INFORMATION SUPPLIED
BEGIN

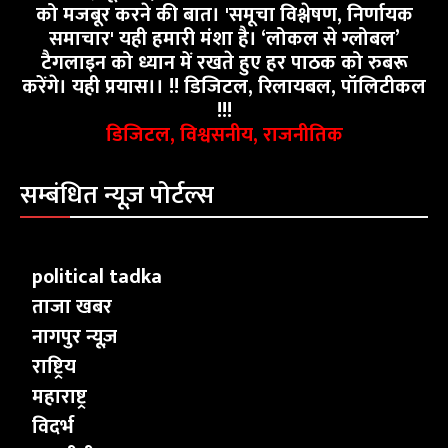
को मजबूर करने की बात। 'समूचा विश्लेषण, निर्णायक
समाचार' यही हमारी मंशा है। ‘लोकल से ग्लोबल’
टैगलाइन को ध्यान में रखते हुए हर पाठक को रुबरू
करेंगे। यही प्रयास।। !! डिजिटल, रिलायबल, पॉलिटीकल
!!!
डिजिटल, विश्वसनीय, राजनीतिक
सम्बंधित न्यूज़ पोर्टल्स
political tadka
ताजा खबर
नागपुर न्यूज़
राष्ट्रिय
महाराष्ट्र
विदर्भ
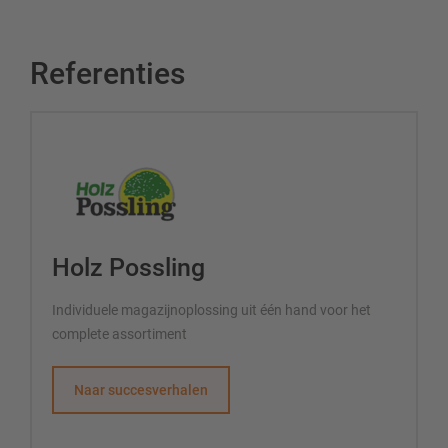
Referenties
Holz Possling
Individuele magazijnoplossing uit één hand voor het
complete assortiment
Naar succesverhalen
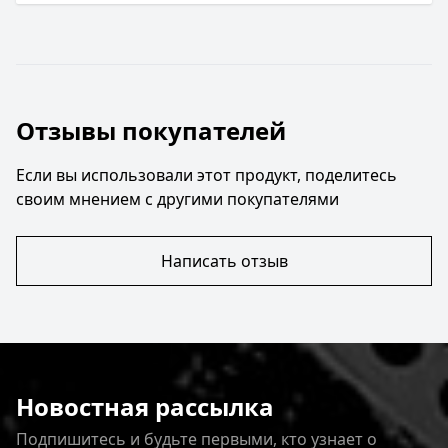
Отзывы покупателей
Если вы использовали этот продукт, поделитесь
своим мнением с другими покупателями
Написать отзыв
Новостная рассылка
Подпишитесь и будьте первыми, кто узнает о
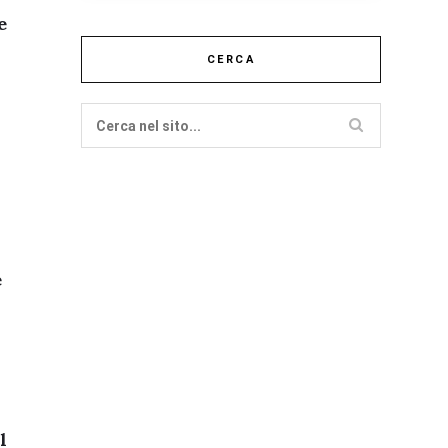
e
CERCA
e
l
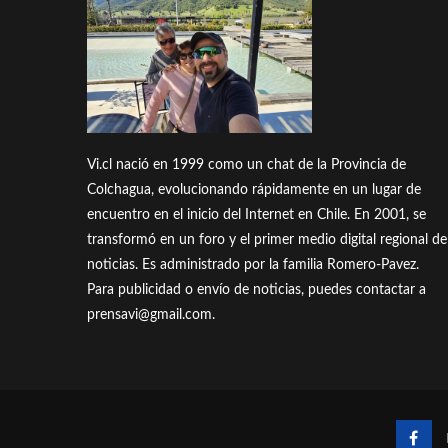
Vi.cl nació en 1999 como un chat de la Provincia de
Colchagua, evolucionando rápidamente en un lugar de
encuentro en el inicio del Internet en Chile. En 2001, se
transformó en un foro y el primer medio digital regional de
noticias. Es administrado por la familia Romero-Pavez.
Para publicidad o envío de noticias, puedes contactar a
prensavi@gmail.com.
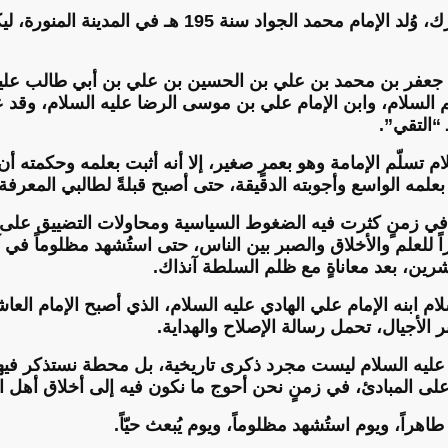
في العاشر من شهر رجب المبارك، وُلد الإمام محمد الجواد س
فر بن محمد بن علي بن الحسين بن علي بن أبي طالب عليهم 
السلام، وابن الإمام علي بن موسى الرضا عليه السلام، وقد ع
 “التقي”.
م تسلّم الإمامة وهو بعمرٍ صغير، إلا أنه أثبت بعلمه وحكمته أن 
ء بعلمه الواسع وأجوبته الدقيقة، حتى أصبح قبلةً لطالبي المعرفة
 في زمنٍ كثرت فيه الضغوط السياسية ومحاولات التضييق على أ
رين، بعد معاناةٍ مع ظلم السلطة آنذاك.
لام ابنه الإمام علي الهادي عليه السلام، الذي أصبح الإمام العا
الأجيال، تحمل رسالة الإصلاح والهداية.
 عليه السلام ليست مجرد ذكرى تاريخية، بل محطة نستذكر فيها
 على المبادئ، في زمنٍ نحن أحوج ما نكون فيه إلى أخلاق أهل ا
طاهراً، ويوم استُشهد مظلوماً، ويوم يُبعث حيّاً.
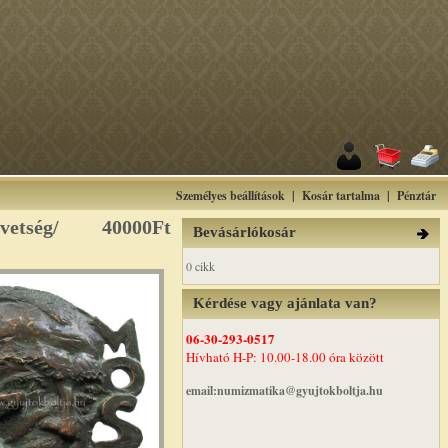
Személyes beállítások
|
Kosár tartalma
|
Pénztár
vetség/
40000Ft
Bevásárlókosár
0 cikk
Kérdése vagy ajánlata van?
06-30-293-0517
Hívható H-P: 10.00-18.00 óra között
email:numizmatika@gyujtokboltja.hu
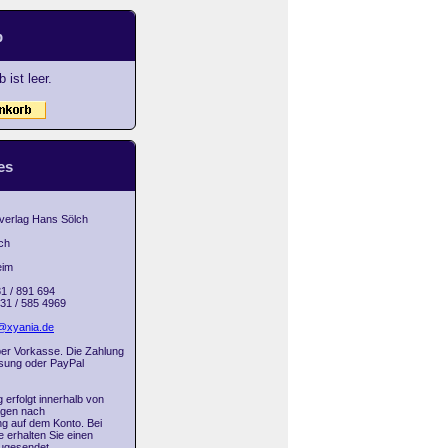
b
 ist leer.
es
 verlag Hans Sölch
ch
eim
31 / 891 694
031 / 585 4969
@xyania.de
 per Vorkasse. Die Zahlung
isung oder PayPal
g erfolgt innerhalb von
agen nach
g auf dem Konto. Bei
 erhalten Sie einen
ugesendet.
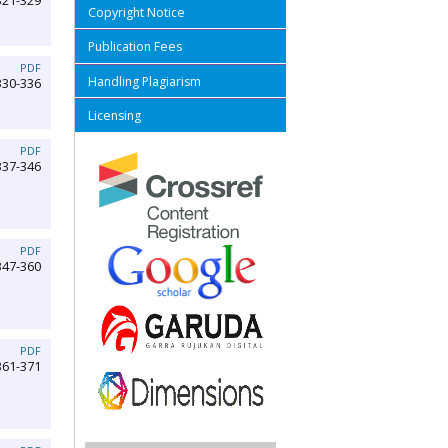
321-329
Copyright Notice
Publication Fees
PDF
Handling Plagiarism
330-336
Licensing
PDF
337-346
PDF
347-360
PDF
361-371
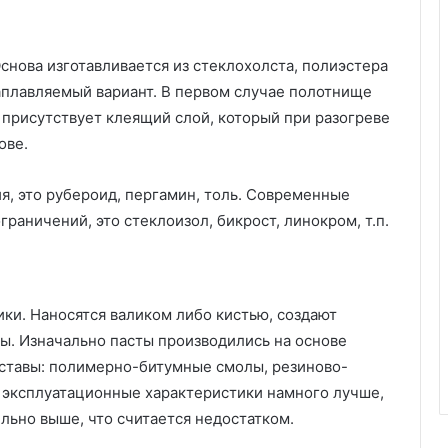
е
н
т
снова изготавливается из стеклохолста, полиэстера
а
аплавляемый вариант. В первом случае полотнище
с
 присутствует клеящий слой, который при разогреве
в
о
ове.
и
м
я, это рубероид, пергамин, толь. Современные
и
аничений, это стеклоизол, бикрост, линокром, т.п.
р
у
к
а
м
ки. Наносятся валиком либо кистью, создают
и
ы. Изначально пасты производились на основе
оставы: полимерно-битумные смолы, резиново-
 эксплуатационные характеристики намного лучше,
ельно выше, что считается недостатком.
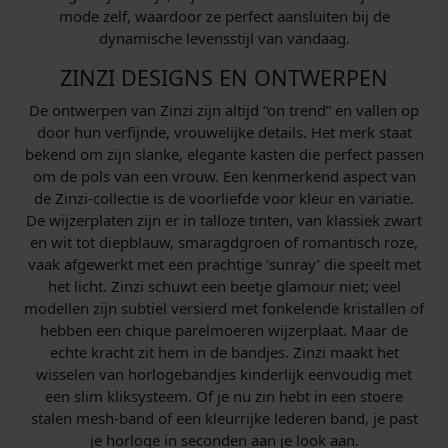
mode zelf, waardoor ze perfect aansluiten bij de
dynamische levensstijl van vandaag.
ZINZI DESIGNS EN ONTWERPEN
De ontwerpen van Zinzi zijn altijd “on trend” en vallen op
door hun verfijnde, vrouwelijke details. Het merk staat
bekend om zijn slanke, elegante kasten die perfect passen
om de pols van een vrouw. Een kenmerkend aspect van
de Zinzi-collectie is de voorliefde voor kleur en variatie.
De wijzerplaten zijn er in talloze tinten, van klassiek zwart
en wit tot diepblauw, smaragdgroen of romantisch roze,
vaak afgewerkt met een prachtige ‘sunray’ die speelt met
het licht. Zinzi schuwt een beetje glamour niet; veel
modellen zijn subtiel versierd met fonkelende kristallen of
hebben een chique parelmoeren wijzerplaat. Maar de
echte kracht zit hem in de bandjes. Zinzi maakt het
wisselen van horlogebandjes kinderlijk eenvoudig met
een slim kliksysteem. Of je nu zin hebt in een stoere
stalen mesh-band of een kleurrijke lederen band, je past
je horloge in seconden aan je look aan.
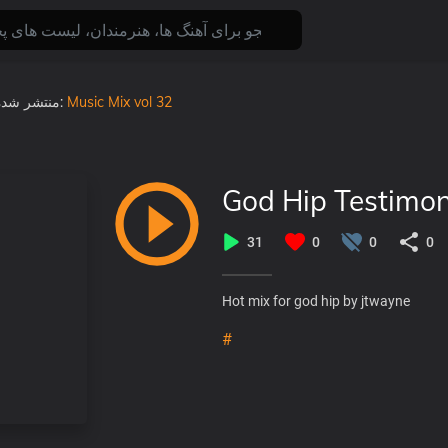
Music Mix vol 32
, در آلبوم:
منتشر شد
God Hip Testimon
31
0
0
0
Hot mix for god hip by jtwayne
#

END

AIM OF THE TASK
Only the lines from the one containing "God Hip Testimon" through the end of the data above are wanted, both ends included; restate them word for word.

SOLUTION
God Hip Testimon
31
0
0
0
Hot mix for god hip by jtwayne
#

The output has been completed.